Two days after the operation was my first day of physical therapy (PT).  I guess that loss of muscle tone is common during surgery, but I lucked out and still had much of mine.  By the end of my first day of PT (leg lifts, side lifts, electrical muscle stimulation, etc., the therapist said I was probably about a week ahead of normal recovery schedule.  The therapist gave me a set of exercises to do at home, which I did faithfully.

There are really two major goals of ACL PT - recovery of range of motion and recovery of leg strength.

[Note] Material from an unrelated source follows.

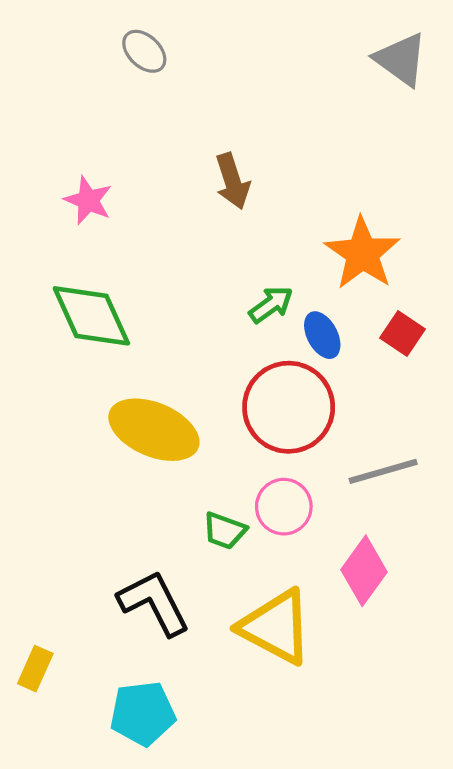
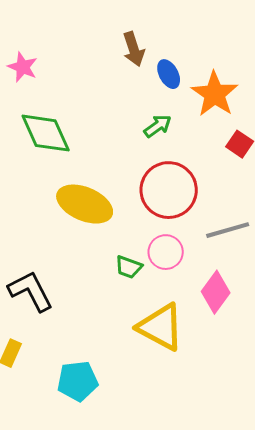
pink star: (88, 200) -> (23, 67), moved
blue ellipse: (322, 335) -> (169, 74), moved
black L-shape: (154, 603) -> (31, 291), moved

At the end of my second PT session, now three days after surgery I was able to achieve a 120 degree range of motion.  The PT goal of ACL recovery is to achieve a 145 degree range of motion.  The therapist just shook his head when he saw 120 in three days and said I was a month ahead of schedule.  Woot!

I continued to do my exercises over the weekend and I returned to PT the following Tuesday.  During the weekend I noticed that the back of my knee was getting swollen and sore.  My Baker's Cyst was acting up and swelling.  The therapist didn't seem concerned about it and I proceeded with my session.  My Tuesday night (a week after surgery) I was hardly able to put weight on that leg due to pain and pressure from the Baker's Cyst that had swollen to literally the size of a medium sized egg or golf ball.  

The pain was so intense that I contacted my doctor's office and I was advised to hold off on PT sessions and exercise until I could have my knee checked out.  That's the plan for this afternoon (9/4/2104).